Kiyoko comes to the director’s chair from the stage, not from film school or a run of shorts. She wrote the song, directed its video, then wrote the novel the film adapts, and co-wrote the screenplay with Stefanie Scott, a friend who appeared in the original clip. That is an unusually closed loop, with author, composer, director and adapter all one person revisiting her own material across forms. Few first features arrive with that much pre-history attached, and fewer still are built by someone who has already watched an audience claim the source as its own.

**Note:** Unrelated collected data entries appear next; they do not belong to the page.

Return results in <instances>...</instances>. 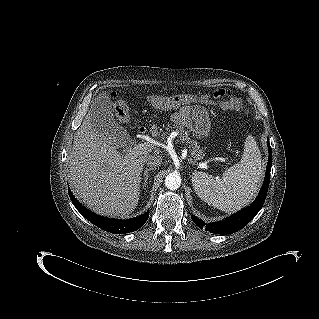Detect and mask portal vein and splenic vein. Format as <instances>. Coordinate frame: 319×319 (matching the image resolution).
I'll list each match as a JSON object with an SVG mask.
<instances>
[{
  "instance_id": "obj_1",
  "label": "portal vein and splenic vein",
  "mask_w": 319,
  "mask_h": 319,
  "mask_svg": "<svg viewBox=\"0 0 319 319\" xmlns=\"http://www.w3.org/2000/svg\"><path fill=\"white\" fill-rule=\"evenodd\" d=\"M152 146L150 143L145 142V143H141L136 145L132 150H131V155L137 156L140 154H143L145 152H149L151 150ZM202 168H205V163H202Z\"/></svg>"
}]
</instances>
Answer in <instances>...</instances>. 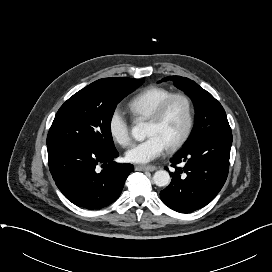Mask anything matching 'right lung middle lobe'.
Returning <instances> with one entry per match:
<instances>
[{"mask_svg": "<svg viewBox=\"0 0 272 272\" xmlns=\"http://www.w3.org/2000/svg\"><path fill=\"white\" fill-rule=\"evenodd\" d=\"M144 79H99L70 97L58 110L47 136L48 155L69 147L115 149L110 123L117 104Z\"/></svg>", "mask_w": 272, "mask_h": 272, "instance_id": "obj_1", "label": "right lung middle lobe"}]
</instances>
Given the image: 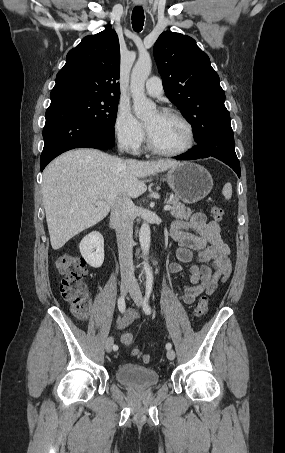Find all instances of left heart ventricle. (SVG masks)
Masks as SVG:
<instances>
[{"instance_id":"1","label":"left heart ventricle","mask_w":285,"mask_h":453,"mask_svg":"<svg viewBox=\"0 0 285 453\" xmlns=\"http://www.w3.org/2000/svg\"><path fill=\"white\" fill-rule=\"evenodd\" d=\"M146 128L154 143L165 150H179L188 143L186 126L178 119L154 112L145 120Z\"/></svg>"}]
</instances>
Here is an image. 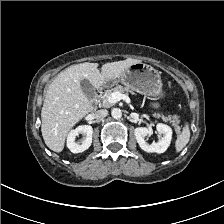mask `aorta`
<instances>
[{
	"label": "aorta",
	"instance_id": "762f6f07",
	"mask_svg": "<svg viewBox=\"0 0 224 224\" xmlns=\"http://www.w3.org/2000/svg\"><path fill=\"white\" fill-rule=\"evenodd\" d=\"M111 115L114 119H120L122 116V112L119 108H114L111 111Z\"/></svg>",
	"mask_w": 224,
	"mask_h": 224
}]
</instances>
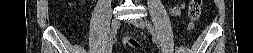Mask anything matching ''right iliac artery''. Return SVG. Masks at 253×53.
<instances>
[{
	"instance_id": "obj_1",
	"label": "right iliac artery",
	"mask_w": 253,
	"mask_h": 53,
	"mask_svg": "<svg viewBox=\"0 0 253 53\" xmlns=\"http://www.w3.org/2000/svg\"><path fill=\"white\" fill-rule=\"evenodd\" d=\"M112 41H113L112 37H109L106 53H110L111 52Z\"/></svg>"
}]
</instances>
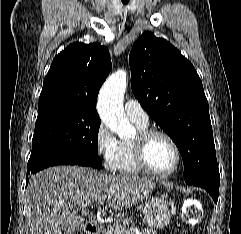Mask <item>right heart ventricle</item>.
Instances as JSON below:
<instances>
[{"mask_svg":"<svg viewBox=\"0 0 241 234\" xmlns=\"http://www.w3.org/2000/svg\"><path fill=\"white\" fill-rule=\"evenodd\" d=\"M139 131L147 129V125L136 124ZM116 171L124 175H139L143 172L135 157L134 140L119 141Z\"/></svg>","mask_w":241,"mask_h":234,"instance_id":"e07e8e85","label":"right heart ventricle"}]
</instances>
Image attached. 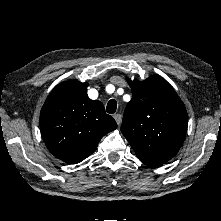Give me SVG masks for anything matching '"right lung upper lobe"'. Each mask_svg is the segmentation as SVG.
I'll return each instance as SVG.
<instances>
[{"label": "right lung upper lobe", "mask_w": 221, "mask_h": 221, "mask_svg": "<svg viewBox=\"0 0 221 221\" xmlns=\"http://www.w3.org/2000/svg\"><path fill=\"white\" fill-rule=\"evenodd\" d=\"M87 87V82L60 83L40 112L41 135L48 150L68 164L83 161L105 134L117 128L103 104L88 97Z\"/></svg>", "instance_id": "right-lung-upper-lobe-1"}]
</instances>
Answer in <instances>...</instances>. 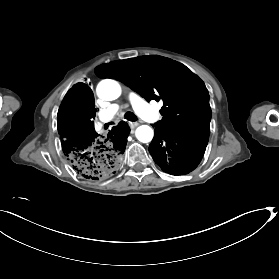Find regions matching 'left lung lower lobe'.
Wrapping results in <instances>:
<instances>
[{"instance_id": "obj_1", "label": "left lung lower lobe", "mask_w": 279, "mask_h": 279, "mask_svg": "<svg viewBox=\"0 0 279 279\" xmlns=\"http://www.w3.org/2000/svg\"><path fill=\"white\" fill-rule=\"evenodd\" d=\"M206 136H189L155 127L149 152L155 163L171 175L188 174L200 163L207 143Z\"/></svg>"}]
</instances>
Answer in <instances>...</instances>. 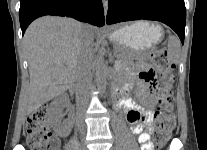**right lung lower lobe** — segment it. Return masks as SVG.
Segmentation results:
<instances>
[{"label":"right lung lower lobe","instance_id":"1","mask_svg":"<svg viewBox=\"0 0 207 150\" xmlns=\"http://www.w3.org/2000/svg\"><path fill=\"white\" fill-rule=\"evenodd\" d=\"M45 15L72 17L99 27L105 22L102 0H20L22 34L33 20Z\"/></svg>","mask_w":207,"mask_h":150}]
</instances>
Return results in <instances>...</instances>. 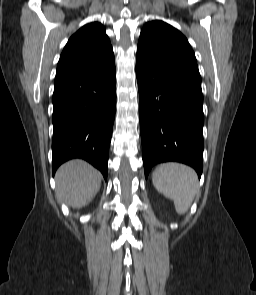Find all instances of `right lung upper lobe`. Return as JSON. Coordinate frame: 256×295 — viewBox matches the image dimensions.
<instances>
[{
    "label": "right lung upper lobe",
    "instance_id": "cb5924a9",
    "mask_svg": "<svg viewBox=\"0 0 256 295\" xmlns=\"http://www.w3.org/2000/svg\"><path fill=\"white\" fill-rule=\"evenodd\" d=\"M115 63L105 28L89 23L71 36L60 56L55 82L89 73Z\"/></svg>",
    "mask_w": 256,
    "mask_h": 295
}]
</instances>
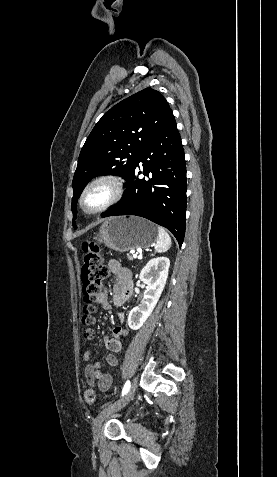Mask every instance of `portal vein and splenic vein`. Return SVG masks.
Returning <instances> with one entry per match:
<instances>
[{"label": "portal vein and splenic vein", "instance_id": "portal-vein-and-splenic-vein-1", "mask_svg": "<svg viewBox=\"0 0 277 477\" xmlns=\"http://www.w3.org/2000/svg\"><path fill=\"white\" fill-rule=\"evenodd\" d=\"M133 258H139L137 254H133Z\"/></svg>", "mask_w": 277, "mask_h": 477}]
</instances>
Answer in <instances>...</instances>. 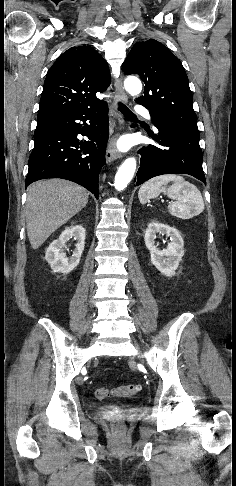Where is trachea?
I'll return each mask as SVG.
<instances>
[{"mask_svg":"<svg viewBox=\"0 0 236 486\" xmlns=\"http://www.w3.org/2000/svg\"><path fill=\"white\" fill-rule=\"evenodd\" d=\"M118 110L129 120L136 119V116L122 103H119Z\"/></svg>","mask_w":236,"mask_h":486,"instance_id":"1","label":"trachea"}]
</instances>
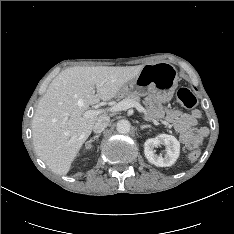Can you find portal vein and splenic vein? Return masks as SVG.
Returning <instances> with one entry per match:
<instances>
[{
	"label": "portal vein and splenic vein",
	"mask_w": 234,
	"mask_h": 234,
	"mask_svg": "<svg viewBox=\"0 0 234 234\" xmlns=\"http://www.w3.org/2000/svg\"><path fill=\"white\" fill-rule=\"evenodd\" d=\"M135 107L138 112L140 113H144L145 109L143 108V106H141L140 103L135 102V101H131V100H122L118 103H116L115 105L106 108V109H95V110H87L84 113L85 117H92V116H97L99 114L105 113L107 112H117V111H122V110H127L129 108Z\"/></svg>",
	"instance_id": "1"
}]
</instances>
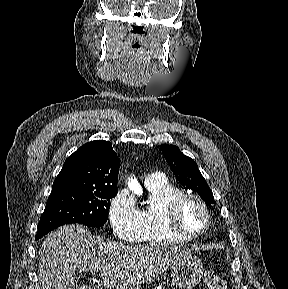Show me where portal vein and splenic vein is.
I'll use <instances>...</instances> for the list:
<instances>
[{
	"label": "portal vein and splenic vein",
	"mask_w": 288,
	"mask_h": 289,
	"mask_svg": "<svg viewBox=\"0 0 288 289\" xmlns=\"http://www.w3.org/2000/svg\"><path fill=\"white\" fill-rule=\"evenodd\" d=\"M81 270V269H80ZM98 289H102V287L98 284L97 286H96Z\"/></svg>",
	"instance_id": "18ae733b"
}]
</instances>
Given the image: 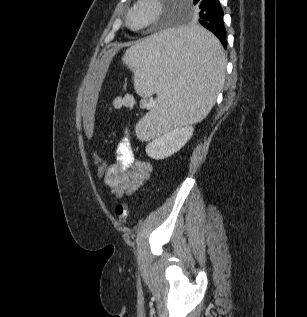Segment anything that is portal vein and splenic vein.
<instances>
[{
    "mask_svg": "<svg viewBox=\"0 0 307 317\" xmlns=\"http://www.w3.org/2000/svg\"><path fill=\"white\" fill-rule=\"evenodd\" d=\"M152 104H154V102H153V101H150V105H152Z\"/></svg>",
    "mask_w": 307,
    "mask_h": 317,
    "instance_id": "obj_1",
    "label": "portal vein and splenic vein"
}]
</instances>
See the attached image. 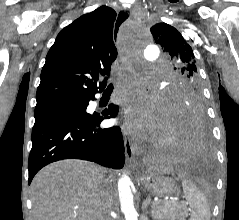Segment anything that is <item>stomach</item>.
Segmentation results:
<instances>
[{
    "label": "stomach",
    "mask_w": 239,
    "mask_h": 220,
    "mask_svg": "<svg viewBox=\"0 0 239 220\" xmlns=\"http://www.w3.org/2000/svg\"><path fill=\"white\" fill-rule=\"evenodd\" d=\"M145 187L157 197L177 195L180 192L178 185L169 178H150V183H145Z\"/></svg>",
    "instance_id": "1"
}]
</instances>
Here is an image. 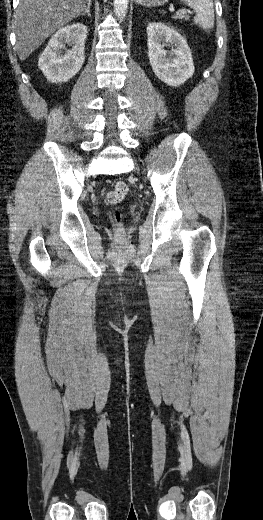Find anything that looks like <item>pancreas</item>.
<instances>
[{
  "mask_svg": "<svg viewBox=\"0 0 263 520\" xmlns=\"http://www.w3.org/2000/svg\"><path fill=\"white\" fill-rule=\"evenodd\" d=\"M186 13H187L186 10H183V11L181 10V11H179V12L175 15V18H176V19H186V20H189V17L187 16Z\"/></svg>",
  "mask_w": 263,
  "mask_h": 520,
  "instance_id": "pancreas-1",
  "label": "pancreas"
}]
</instances>
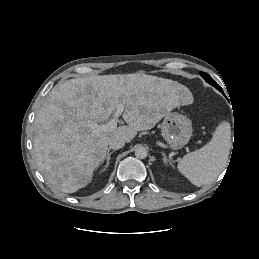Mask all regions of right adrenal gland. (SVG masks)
I'll return each mask as SVG.
<instances>
[{
  "instance_id": "2a0ac1e0",
  "label": "right adrenal gland",
  "mask_w": 259,
  "mask_h": 259,
  "mask_svg": "<svg viewBox=\"0 0 259 259\" xmlns=\"http://www.w3.org/2000/svg\"><path fill=\"white\" fill-rule=\"evenodd\" d=\"M113 153H114V150L107 153V155H106V157H105V159H106V164H105V166H104V168H103L102 171H104V170L108 167L109 161H110V159H111V155H112Z\"/></svg>"
}]
</instances>
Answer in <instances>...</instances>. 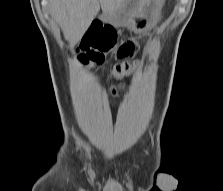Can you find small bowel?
Instances as JSON below:
<instances>
[{
	"label": "small bowel",
	"instance_id": "1",
	"mask_svg": "<svg viewBox=\"0 0 223 191\" xmlns=\"http://www.w3.org/2000/svg\"><path fill=\"white\" fill-rule=\"evenodd\" d=\"M98 27H102V26H98ZM121 90H123L122 87H120V88H112L111 93H112L113 95H115V94H117V93H118L119 91H121Z\"/></svg>",
	"mask_w": 223,
	"mask_h": 191
}]
</instances>
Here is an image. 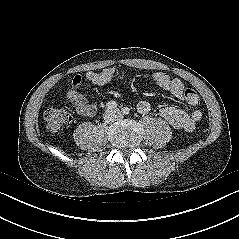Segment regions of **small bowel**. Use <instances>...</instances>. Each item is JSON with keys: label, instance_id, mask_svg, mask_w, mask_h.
Masks as SVG:
<instances>
[{"label": "small bowel", "instance_id": "obj_1", "mask_svg": "<svg viewBox=\"0 0 239 239\" xmlns=\"http://www.w3.org/2000/svg\"><path fill=\"white\" fill-rule=\"evenodd\" d=\"M116 74L114 67H108L100 71H89L84 76L76 75L71 82V89L68 91V99L74 104L78 114L84 117H92L97 111L94 104L88 102L87 98L79 92V87L83 78L95 85H104L111 81ZM153 80L158 87L170 92L177 99H183L184 83L180 78H171L164 72H155ZM137 110L142 115H147L151 111V105L148 101H140L137 104ZM160 115L176 129L191 131L196 123L201 119L202 112L195 109L187 112L176 106H164L160 109Z\"/></svg>", "mask_w": 239, "mask_h": 239}]
</instances>
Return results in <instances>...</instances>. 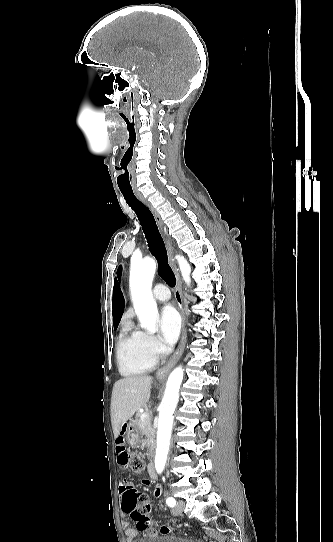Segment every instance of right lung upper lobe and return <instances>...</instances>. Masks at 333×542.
I'll list each match as a JSON object with an SVG mask.
<instances>
[{
    "instance_id": "cb5924a9",
    "label": "right lung upper lobe",
    "mask_w": 333,
    "mask_h": 542,
    "mask_svg": "<svg viewBox=\"0 0 333 542\" xmlns=\"http://www.w3.org/2000/svg\"><path fill=\"white\" fill-rule=\"evenodd\" d=\"M124 310V298L120 291L117 281L114 282L113 289V324L118 326Z\"/></svg>"
}]
</instances>
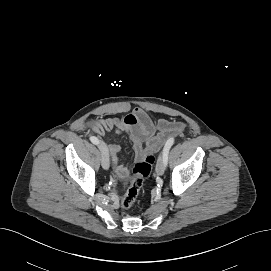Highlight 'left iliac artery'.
<instances>
[{"label": "left iliac artery", "instance_id": "left-iliac-artery-1", "mask_svg": "<svg viewBox=\"0 0 271 271\" xmlns=\"http://www.w3.org/2000/svg\"><path fill=\"white\" fill-rule=\"evenodd\" d=\"M174 141H175L174 138H170V139L167 140V142H166V144L164 146L163 157H164L165 164H167L168 153H169V150H170L171 146L174 144Z\"/></svg>", "mask_w": 271, "mask_h": 271}]
</instances>
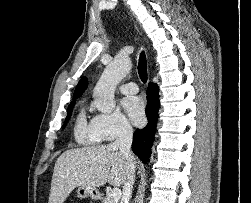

The source is worth understanding as a text in its own right. The video, two girls in a backyard and a bruised confrontation with a boyfriend, circulated less as a music promo than as a piece of shorthand, passed between viewers who recognized their own first crush in it. The novel that followed expanded the same characters into prose and gave them a longer runway. By the time the feature arrives, much of its audience already knows the beats, so Kiyoko’s task is not to introduce Coley and Sonya but to deepen two people the fans feel they have known for a long while. Few pop songs make the crossing into cinema at all, and fewer still carry their author the whole way across.

Set beside its forebears, the film lands inside a small but durable tradition. The rural-summer first-love film has a canon, running from Lukas Moodysson’s “Show Me Love” to Maria Maggenti’s “The Incredibly True Adventure of Two Girls in Love” and Dee Rees’s “Pariah,” and “Girls Like Girls” inherits its preference for tenderness over tragedy. What it updates is the surrounding weather. This is a story made by and for viewers who grew up streaming the video on a phone, for whom coming out reads less as a single cliff-edge than as a slow acclimatization. Where the older films treated queerness as the dramatic engine, Kiyoko treats it as the setting and lets grief and self-trust carry the load. The risk in that softness is real, but so is its honesty about how most first loves actually feel.

Whether a song-sized idea can fill a feature is the open question the film has to answer in the room, not on paper. A three-minute video runs on suggestion, while ninety-odd minutes demand structure, and the emotional shorthand that made the original travel so far is exactly what a feature cannot lean on for long. The closed loop of authorship cuts both ways. A creator adapting her own myth gains intimacy but loses the outside eye that might have pushed the material somewhere less comfortable. The film has not yet faced critics or an audience beyond its first festival room, and its premise, that a beloved fragment deserves a full canvas, is the thing under test rather than a settled fact.

The credited principals are Maya da Costa, Myra Molloy, Levon Hawke and Zach Braff, working from a screenplay by Kiyoko and Stefanie Scott. The production rolls up Marc Platt Productions, BuzzFeed Studios, CR8IV DNA and GLG Films, with Focus Features handling distribution, a studio-specialty berth that signals theatrical ambition rather than a quiet platform drop.

“Girls Like Girls” premieres at Frameline, the San Francisco International LGBTQ+ Film Festival, on June 18, and opens in U.S. theaters the following day, June 19. It runs 95 minutes.